Find the general solution of the separable equation \[\frac{dy}{dx} = \frac{x^2}{1 - y^2},\] and solve the initial value problem with \(y(0) = 0\).

By Hand

Step 1 — Separate variables.

Rewrite the equation so that all \(y\)-terms are on the left and all \(x\)-terms are on the right: \[ (1 - y^2)\,dy = x^2\,dx. \]

Step 2 — Integrate both sides.

\[ \int (1 - y^2)\,dy = \int x^2\,dx \quad\Longrightarrow\quad y - \frac{y^3}{3} = \frac{x^3}{3} + C, \]

where \(C\) is an arbitrary constant of integration.

Step 3 — State the general (implicit) solution.

\[ \boxed{y - \frac{y^3}{3} = \frac{x^3}{3} + C.} \]

Because we cannot solve this cubic in \(y\) in a simple closed form, we leave the solution in implicit form.

Step 4 — Apply the initial condition \(y(0) = 0\).

Substitute \(x = 0\), \(y = 0\): \[ 0 - \frac{0}{3} = \frac{0}{3} + C \quad\Longrightarrow\quad C = 0. \]

The particular solution satisfying the initial condition is \[ \boxed{y - \frac{y^3}{3} = \frac{x^3}{3}.} \]

Multiplying through by \(3\) gives the equivalent form \(3y - y^3 = x^3\).

Note

The separation of variables method requires that \(1 - y^2 \neq 0\), i.e. \(y \neq \pm 1\). These correspond to the constant (equilibrium) solutions \(y = 1\) and \(y = -1\), which can be verified by direct substitution: if \(y = \pm 1\) then \(dy/dx = 0\) and $x^2/(1-1) $ is undefined, so in fact neither \(y = 1\) nor \(y = -1\) is a solution. The restriction \(y \neq \pm 1\) is needed to perform the separation, but these values simply lie outside the domain of the equation as written.

Using SymPy

x = sym.Symbol('x')
y = sym.Function('y')   # y must be a Function, not a Symbol, for dsolve

# Define the ODE   dy/dx = x^2 / (1 - y^2)
ode = sym.Eq(y(x).diff(x), x**2 / (1 - y(x)**2))
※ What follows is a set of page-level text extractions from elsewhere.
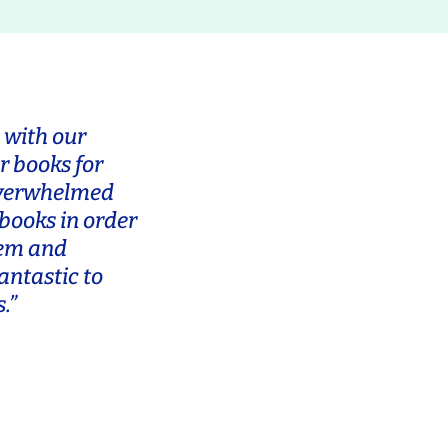
 with our
r books for
 overwhelmed
 books in order
tem and
antastic to
.”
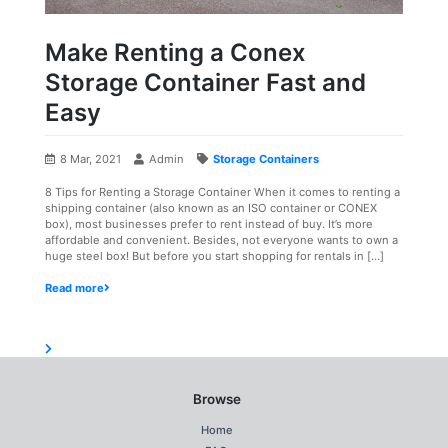
Make Renting a Conex
Storage Container Fast and
Easy
8 Mar, 2021
Admin
Storage Containers
8 Tips for Renting a Storage Container When it comes to renting a
shipping container (also known as an ISO container or CONEX
box), most businesses prefer to rent instead of buy. It’s more
affordable and convenient. Besides, not everyone wants to own a
huge steel box! But before you start shopping for rentals in […]
Read more
Browse
Home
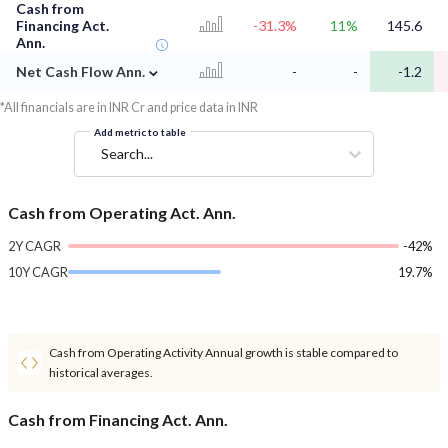
Cash from
Financing Act.
-31.3%
11%
145.6
Ann.
⌄
Net Cash Flow Ann.
-
-
-1.2
*All financials are in INR Cr and price data in INR
Add metric to table
Search...
Cash from Operating Act. Ann.
2Y CAGR
-42%
10Y CAGR
19.7%
Cash from Operating Activity Annual growth is stable compared to
historical averages.
Cash from Financing Act. Ann.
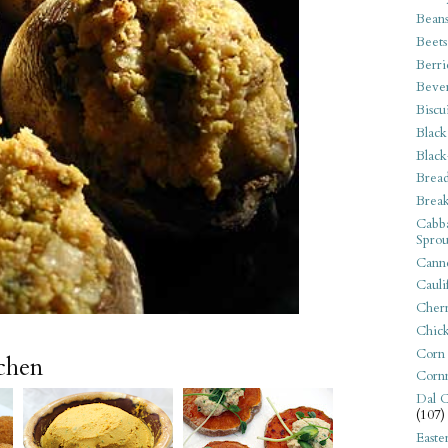
Bean
Beets
Berri
Beve
Biscu
Black
Black
Bread
Break
Cabba
Sprou
Canne
Cauli
Cherr
Chic
Corn
tchen
Corn
Dal C
(107)
Easte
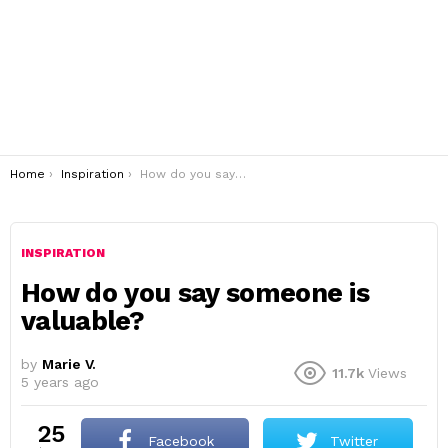
You are here:
Home
Inspiration
How do you say someone is valuable?
INSPIRATION
How do you say someone is
valuable?
by
Marie V.
11.7k
Views
5 years ago
25
Facebook
Twitter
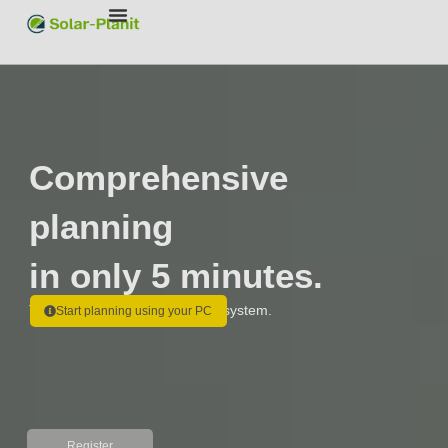
Comprehensive
planning
in only 5 minutes.
The all-in-one tool for your PV system.
Start planning using your PC
Register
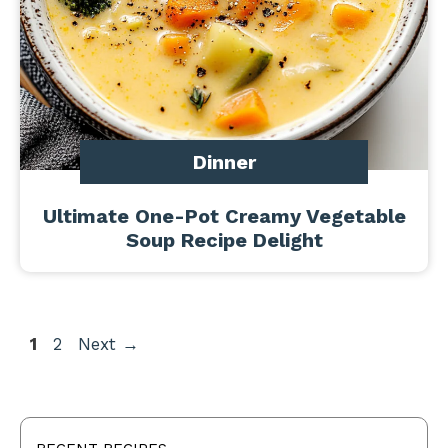
Dinner
Ultimate One-Pot Creamy Vegetable
Soup Recipe Delight
Page
Page
1
2
Next
→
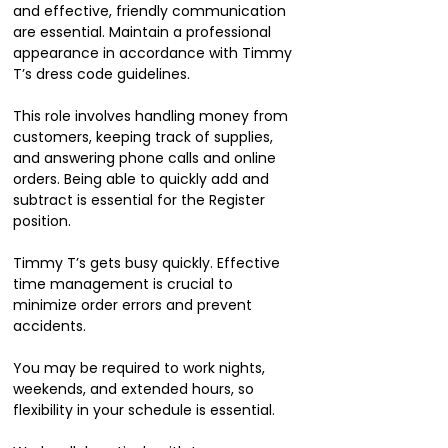
and effective, friendly communication
are essential. Maintain a professional
appearance in accordance with Timmy
T’s dress code guidelines.
This role involves handling money from
customers, keeping track of supplies,
and answering phone calls and online
orders. Being able to quickly add and
subtract is essential for the Register
position.
Timmy T’s gets busy quickly. Effective
time management is crucial to
minimize order errors and prevent
accidents.
You may be required to work nights,
weekends, and extended hours, so
flexibility in your schedule is essential.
# SymPy's dsolve handles separable equations
sol = sym.dsolve(ode, y(x))
display(Math(r'\text{General solution: }' + sym.latex(sol)))

\(\displaystyle \text{General solution: }\left[ y{\left(x \right)} = \sqrt[3]{2} \left(\frac{\sqrt[3]{2} \sqrt[3]{- 3 C_{1} + x^{3} + \sqrt{9 C_{1}^{2} - 6 C_{1} x^{3} + x^{6} - 4}}}{4} + \frac{\sqrt[3]{2} \sqrt{3} i \sqrt[3]{- 3 C_{1} + x^{3} + \sqrt{9 C_{1}^{2} - 6 C_{1} x^{3} + x^{6} - 4}}}{4} - \frac{2}{\left(-1 - \sqrt{3} i\right) \sqrt[3]{- 3 C_{1} + x^{3} + \sqrt{9 C_{1}^{2} - 6 C_{1} x^{3} + x^{6} - 4}}}\right), \ y{\left(x \right)} = \sqrt[3]{2} \left(\frac{\sqrt[3]{2} \sqrt[3]{- 3 C_{1} + x^{3} + \sqrt{9 C_{1}^{2} - 6 C_{1} x^{3} + x^{6} - 4}}}{4} - \frac{\sqrt[3]{2} \sqrt{3} i \sqrt[3]{- 3 C_{1} + x^{3} + \sqrt{9 C_{1}^{2} - 6 C_{1} x^{3} + x^{6} - 4}}}{4} - \frac{2}{\left(-1 + \sqrt{3} i\right) \sqrt[3]{- 3 C_{1} + x^{3} + \sqrt{9 C_{1}^{2} - 6 C_{1} x^{3} + x^{6} - 4}}}\right), \ y{\left(x \right)} = \sqrt[3]{2} \left(- \frac{\sqrt[3]{2} \sqrt[3]{- 3 C_{1} + x^{3} + \sqrt{9 C_{1}^{2} - 6 C_{1} x^{3} + x^{6} - 4}}}{2} - \frac{1}{\sqrt[3]{- 3 C_{1} + x^{3} + \sqrt{9 C_{1}^{2} - 6 C_{1} x^{3} + x^{6} - 4}}}\right)\right]\)

# Apply the initial condition y(0) = 0
sol_ivp = sym.dsolve(ode, y(x), ics={y(0): 0})
display(Math(r'\text{Particular solution: }' + sym.latex(sol_ivp)))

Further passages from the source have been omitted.